Just here a page brought in a letter which she glanced through with an “Excuse me, please.”

“Oh, dear! Now Laura can’t come to-morrow! She is certainly the most unfortunate being in the universe. She became very much interested in a deaf man that she met in her settlement work, and so as to give the poor thing employment she appointed him Superintendent of the Working Boys’ Club. Now the working boys refuse to play with him and the directors have had a meeting asking Laura to remove him at once. I do think they might have endured him one season when I gave him a twenty-dollar ear-trumpet, but some people are utterly unreasonable; and here I am, in need of advice every moment, and Laura kept in the city!”

“Haven’t you any family?”

“Not a soul; have you?”

“No one but a cousin.”

“I believe nobody nice and interesting has a family nowadays. Laura has no one but an uncongenial stepmother, and that is the reason we are so intimate. I am so giddy and frivolous, and Laura is so noble and self-sacrificing that I try to form myself on her now and then, when I’m not too busy.”

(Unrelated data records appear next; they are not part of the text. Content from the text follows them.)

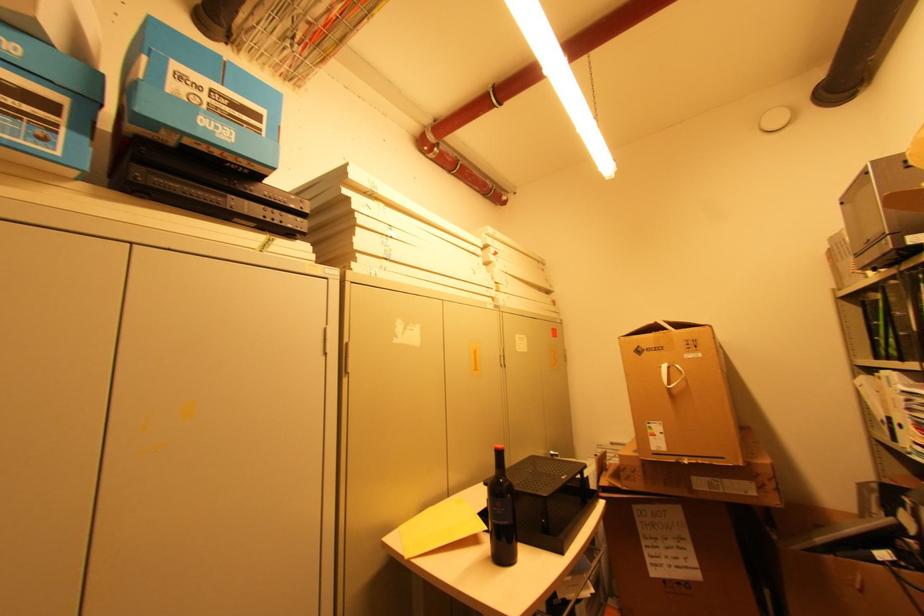 Find where to lift the black binder. Please return your answer as a coordinate pair (x, y).

(908, 314) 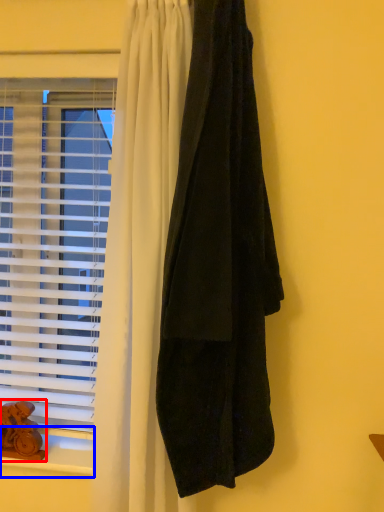 Question: Which object is closer to the camera taking this photo, animal (highlighted by a red box) or window sill (highlighted by a blue box)?

Choices:
 (A) animal
 (B) window sill

Answer: (B) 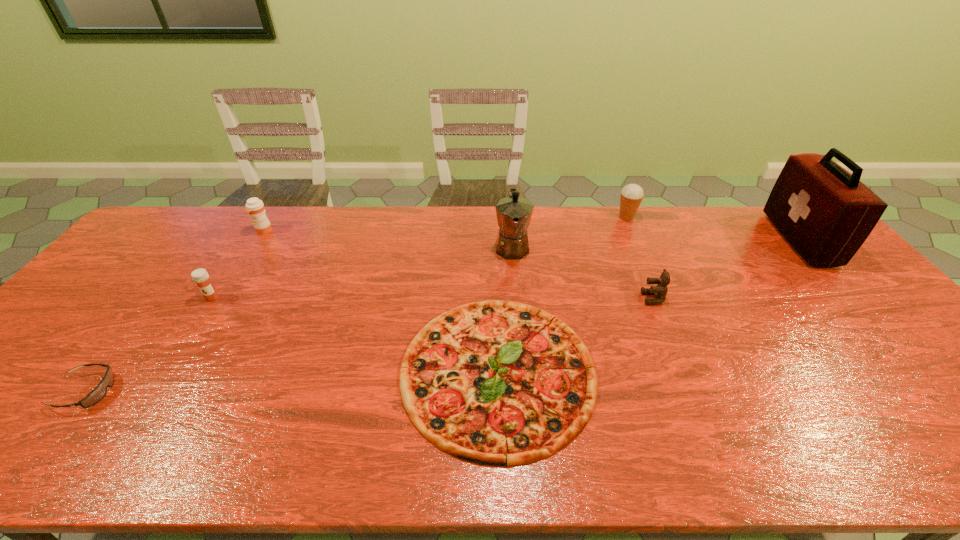 Find the location of a particular element. Image resolution: width=960 pixels, height=540 pixels. the rightmost object is located at coordinates (x=825, y=213).

Identify the location of the tallest object. Image resolution: width=960 pixels, height=540 pixels. (825, 213).

This screenshot has width=960, height=540. What are the coordinates of `coffeepot` in the screenshot? It's located at pos(514,213).

Locate an element on the screen. icecream is located at coordinates (631, 196).

At what (x,y) coordinates should I click in order to perform the action: click on the taller medicine. Please return your answer as a coordinate pair (x, y). Looking at the image, I should click on pos(255,207).

The height and width of the screenshot is (540, 960). In order to click on the shorter medicine in this screenshot , I will do `click(200, 276)`.

The image size is (960, 540). I want to click on teddy bear, so click(x=660, y=291).

The image size is (960, 540). What are the coordinates of `the second shortest object` in the screenshot? It's located at (99, 392).

The width and height of the screenshot is (960, 540). In order to click on the leftmost object in this screenshot , I will do (99, 392).

This screenshot has height=540, width=960. What are the coordinates of `the shortest object` in the screenshot? It's located at (495, 382). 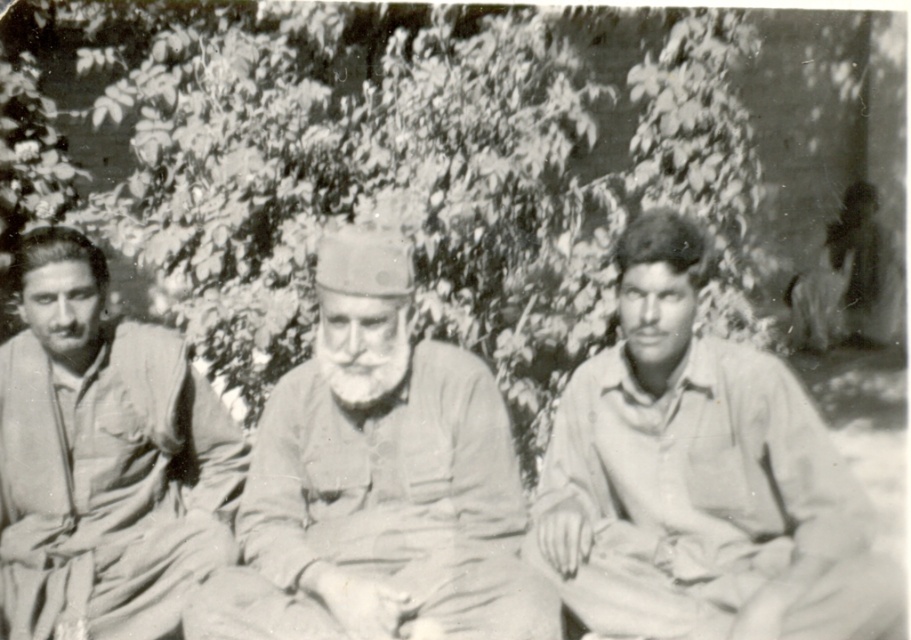 Question: Which is nearer to the light gray fabric cap at center?

Choices:
 (A) matte khaki uniform at center
 (B) light gray shirt at center

Answer: (B)

Question: Can you confirm if light gray fabric cap at center is bigger than matte khaki uniform at center?

Choices:
 (A) no
 (B) yes

Answer: (A)

Question: Where is light gray fabric cap at center located in relation to matte khaki uniform at center in the image?

Choices:
 (A) right
 (B) left

Answer: (A)

Question: From the image, what is the correct spatial relationship of light gray shirt at center in relation to light gray fabric cap at center?

Choices:
 (A) below
 (B) above

Answer: (A)

Question: Which of the following is the farthest from the observer?

Choices:
 (A) (363, 301)
 (B) (103, 332)

Answer: (B)

Question: Based on their relative distances, which object is nearer to the light gray shirt at center?

Choices:
 (A) light gray fabric cap at center
 (B) matte khaki uniform at center

Answer: (A) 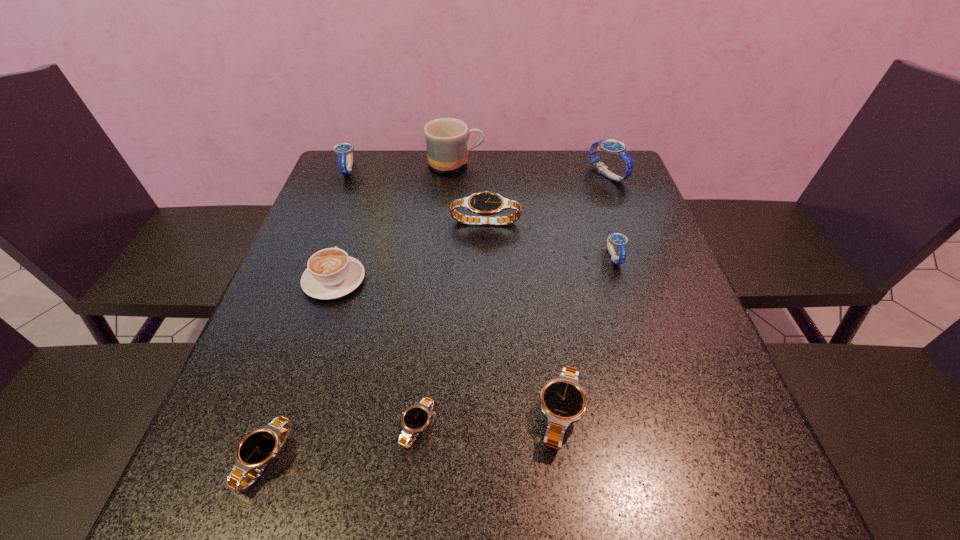 The height and width of the screenshot is (540, 960). Find the location of `the second biggest black watch`. the second biggest black watch is located at coordinates (563, 401).

Find the location of a particular element. This screenshot has height=540, width=960. the eighth tallest object is located at coordinates (256, 450).

Where is `the second smallest black watch`? This screenshot has height=540, width=960. the second smallest black watch is located at coordinates (256, 450).

The height and width of the screenshot is (540, 960). I want to click on the fifth watch from right to left, so click(x=416, y=418).

This screenshot has width=960, height=540. What are the coordinates of `the shortest object` in the screenshot? It's located at (416, 418).

I want to click on vacant space located on the side with the handle of the tallest object, so click(554, 164).

Identify the location of vacant space located on the back of the biggest blue watch. click(x=597, y=149).

Find the location of a particular element. The width and height of the screenshot is (960, 540). free space located 0.200m on the right of the second biggest blue watch is located at coordinates (425, 170).

Locate an element on the screen. vacant space located on the left of the biggest black watch is located at coordinates (342, 221).

What are the coordinates of `free space located 0.340m on the side of the cappuccino with the handle` in the screenshot? It's located at (368, 180). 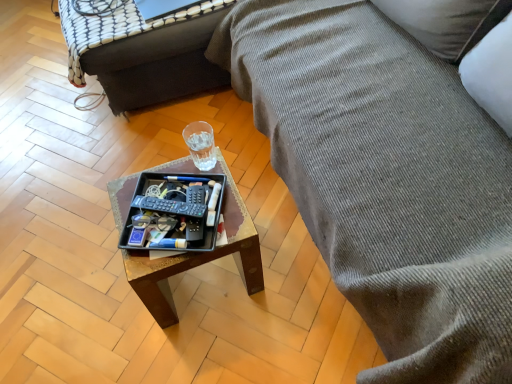 Image resolution: width=512 pixels, height=384 pixels. Identify the location of empty space that is to the right of wooden tray at center. (287, 274). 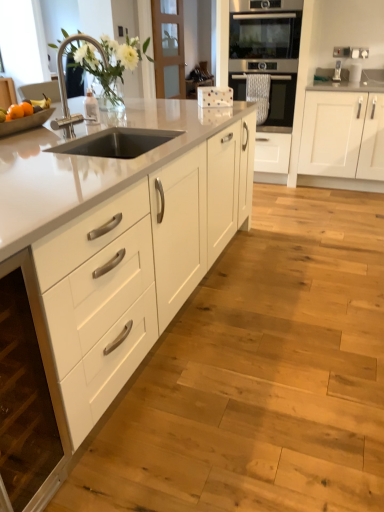 Find the location of a particular element. This screenshot has height=512, width=384. free space to the left of silver metallic faucet at upper left is located at coordinates (36, 139). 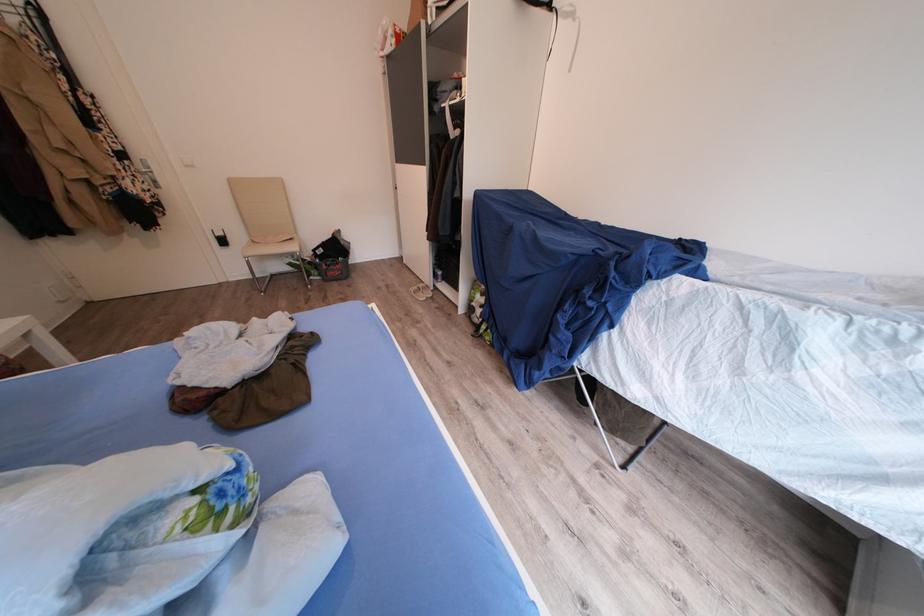 Identify the location of chair sitting surface. (271, 243). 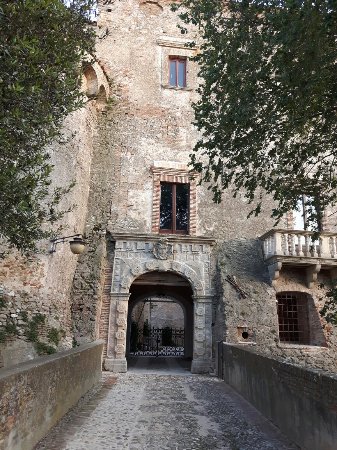 In order to click on window in this screenshot , I will do `click(171, 216)`, `click(179, 212)`. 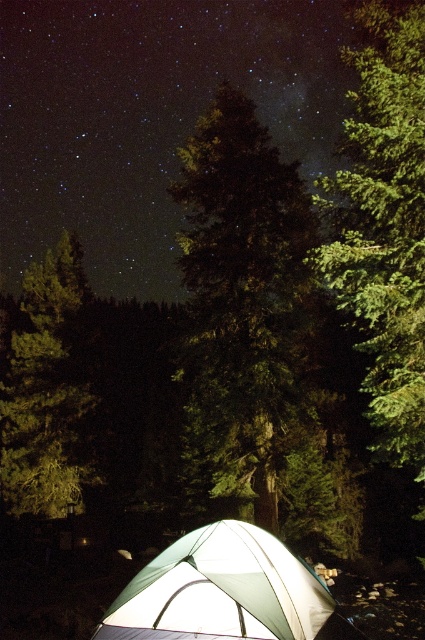 You are standing in front of the tent and want to walk towards the green textured tree at center and the green textured tree at left. Which tree will you reach first?

The green textured tree at center is closer to the viewer than the green textured tree at left, so you will reach the green textured tree at center first.

You are a hiker who just arrived at the campsite and want to set up a satellite dish to get a signal. The dish needs to be placed where it can have an unobstructed view of the sky. Given the white fabric tent at lower center and the green textured tree at left, which object should you place the satellite dish away from to avoid obstruction?

The white fabric tent at lower center has a lesser height compared to the green textured tree at left. Therefore, to avoid obstruction, the satellite dish should be placed away from the green textured tree at left since it is taller and could block the view.

You are standing in the forest and see two points of light in the sky. One is at point (x=249, y=381) and the other is at point (x=371, y=92). Which point is closer to you?

Point (x=371, y=92) is closer to you because it is in front of point (x=249, y=381). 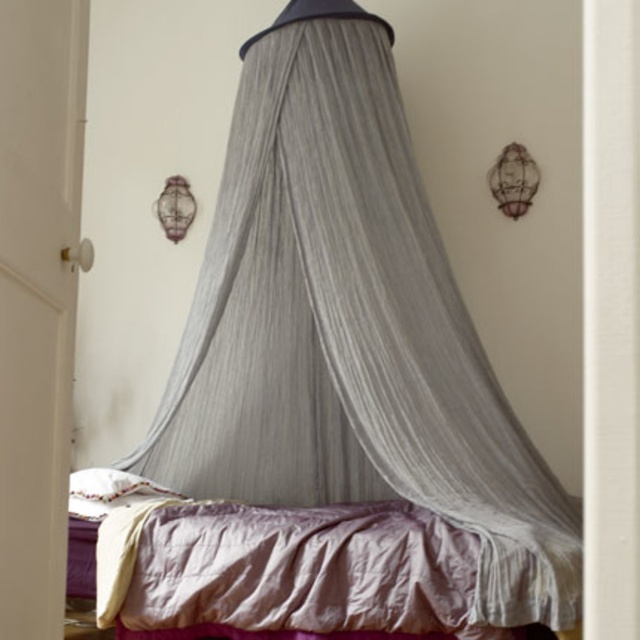 You are standing in the bedroom corner and want to hang a small fairy light decoration. The gray fabric canopy at upper center is at coordinates point 0.514, 0.548. If the recommended hanging point for the fairy lights is between 0.5 and 0.6 on both axes, will the canopy be a suitable location?

The gray fabric canopy at upper center is located at point (349, 328), which falls within the recommended hanging range of 0.5 to 0.6 on both axes. Therefore, the canopy is a suitable location for hanging the fairy lights.

You are standing in the bedroom and want to reach both the point at coordinates point [412,160] and point [227,518]. Which point is closer to you?

Point [227,518] is closer to you because it is nearer to the camera than point [412,160], which is further away.

You are a painter standing at the foot of the silky purple bed at center. You want to paint the gray fabric canopy at upper center but your longest brush is 20 inches. Can you reach the canopy with your brush?

The gray fabric canopy at upper center is 20.34 inches away from silky purple bed at center. Since your longest brush is only 20 inches, you cannot reach the canopy with your brush. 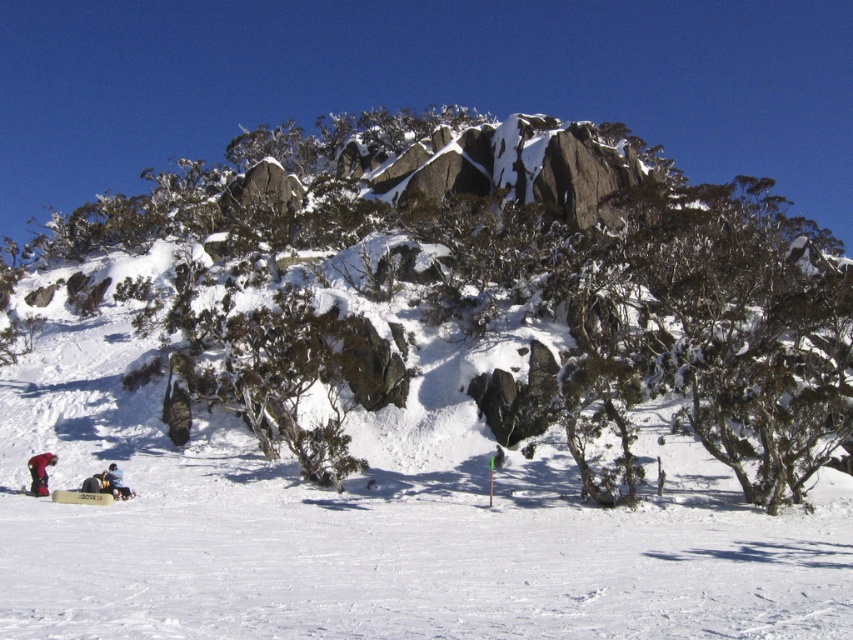 Question: Can you confirm if green leafy shrub at center is smaller than red fabric jacket at lower left?

Choices:
 (A) no
 (B) yes

Answer: (A)

Question: Is green leafy shrub at center to the right of red fabric jacket at lower left from the viewer's perspective?

Choices:
 (A) yes
 (B) no

Answer: (A)

Question: Which object appears farthest from the camera in this image?

Choices:
 (A) white snowboarder at lower left
 (B) green leafy shrub at center

Answer: (B)

Question: Does red fabric jacket at lower left have a greater width compared to white snowboarder at lower left?

Choices:
 (A) yes
 (B) no

Answer: (B)

Question: Which point is closer to the camera?

Choices:
 (A) red fabric jacket at lower left
 (B) green leafy shrub at center
 (C) white snowboarder at lower left

Answer: (C)

Question: Among these objects, which one is nearest to the camera?

Choices:
 (A) white snowboarder at lower left
 (B) red fabric jacket at lower left

Answer: (A) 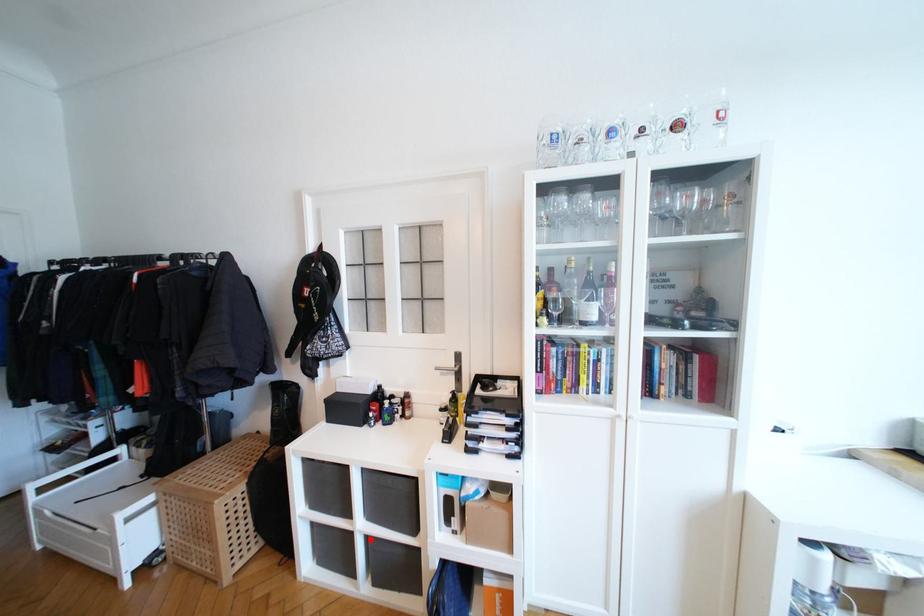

“You live with her, do you?”

“Oh, no! I don’t live anywhere in particular. Of course I have a house and a lady housekeeper, but she doesn’t count. I’ve been staying mostly with a Mrs. Beckett, an old friend of my mother’s. She is the dearest and loveliest woman in the world and I can’t bear to be away from her.”

“Why can’t she join forces with you if you are so alone in the world?”

“Because there’s a son.”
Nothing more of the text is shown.